Even as a child, Grace had a protective stance on animals. Her mother trained at the University of Wisconsin-Madison under Harry Harlow, an American psychologist known for his controversial experiments studying the effects of maternal separation.
“He did experiments on monkeys, taking babies away from their mothers to study nurture and the foundation of emotional growth,” Grace said. “It was a horrible approach to study a subject, in my opinion. But my mother, as well as many publications, applauded his research. This is an example of how people didn’t think about the consequences on another being—in this case, baby monkeys. They all ‘ate what was on their plate’ and normalized cruelty without question.”
Grace uses the phrase, “Don’t eat what’s on your plate,” to encourage students to look more deeply into things to try to understand them. She uses the phrase metaphorically to cultivate critical thinking in her students to make them well-equipped to navigate the world and try to make it a better place.

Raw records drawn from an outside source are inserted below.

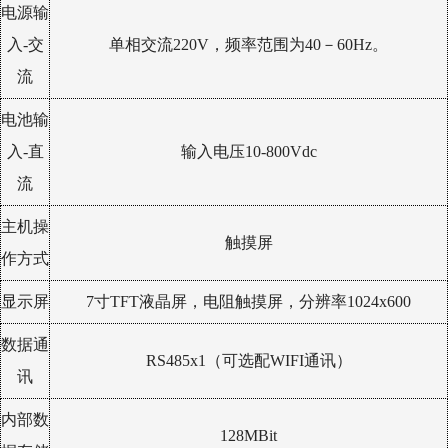
电源输
入-交
单相交流220V，频率范围为40－60Hz。
流
电池输
入-直
输入电压10-800Vdc
流
主机操
触摸屏
作方式
显示屏
7寸TFT液晶屏，电阻触摸屏，分辨率1024x600
数据通
RS485x1（可选配WIFI通讯）
讯
内部数
128MBit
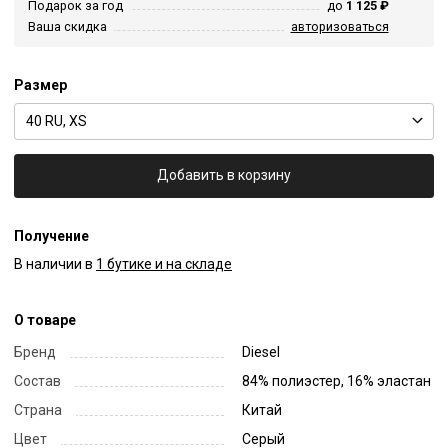
Подарок за год
до
1 125 ₽
Ваша скидка
авторизоваться
Размер
40 RU, XS
Добавить в корзину
Получение
В наличии в
1 бутике и на складе
О товаре
Бренд
Diesel
Состав
84% полиэстер, 16% эластан
Страна
Китай
Цвет
Серый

“My main goal, aside from teaching the material, is to make them think,” Grace said. “Don’t just eat what’s on your plate—question it. We sort of listen blindly. For instance, it makes me crazy when people buy food because they heard that it’s really good from an advertisement. But the advertisement doesn’t say all these animals had to die to make sure you don’t have a lawsuit.”
In addition to making her students better critical thinkers, she cares about making them confident too.

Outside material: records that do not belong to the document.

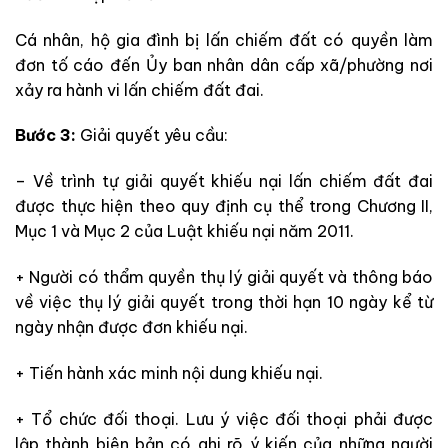
Cá nhân, hộ gia đình bị lấn chiếm đất có quyền làm
đơn tố cáo đến Ủy ban nhân dân cấp xã/phường nơi
xảy ra hành vi lấn chiếm đất đai.
Bước 3:
Giải quyết yêu cầu:
– Về trình tự giải quyết khiếu nại lấn chiếm đất đai
được thực hiện theo quy định cụ thể trong Chương II,
Mục 1 và Mục 2 của Luật khiếu nại năm 2011.
+ Người có thẩm quyền thụ lý giải quyết và thông báo
về việc thụ lý giải quyết trong thời hạn 10 ngày kể từ
ngày nhận được đơn khiếu nại.
+ Tiến hành xác minh nội dung khiếu nại.
+ Tổ chức đối thoại. Lưu ý việc đối thoại phải được
lập thành biên bản có ghi rõ ý kiến của những người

“What I want them to do when they leave my classroom is be confident,” Grace said. “If you’re confident, you can solve problems and you can go onward and do better things, instead of being shut down and thinking you can’t do something. It’s like me with that bird. The teacher made me feel like I did the best thing in the world and I walked away thinking that was what I wanted to do with my life. I came across the drawing recently, and it doesn’t even look like a bird,” she said, laughing. “But it made me confident. That’s what it took.”
Between teaching at Quinnipiac, making and exhibiting her art and doing agility training with her dogs, Grace is very busy. But, the tiredness she experiences is a small price to pay for getting to do what she loves.
“I’m lucky,” Grace said. “I really am. Because what’s the point of all this if you’re not having fun? You gotta have fun,”
Grace tries to make the world a better place with her art and her teaching, and she hopes that her students will do the same. She believes that art—especially art that is beautiful or humorous—has the power to inspire change in the mindsets of society.
“After I got my MFA, someone walked up to me and said, ‘I have such a new respect for animals because of all the presentations and the paintings you did. I understand life from their perspective so much better now,’” Grace said. “Art has the potential to tell us who we can be. I don’t think people understand how powerful it is.”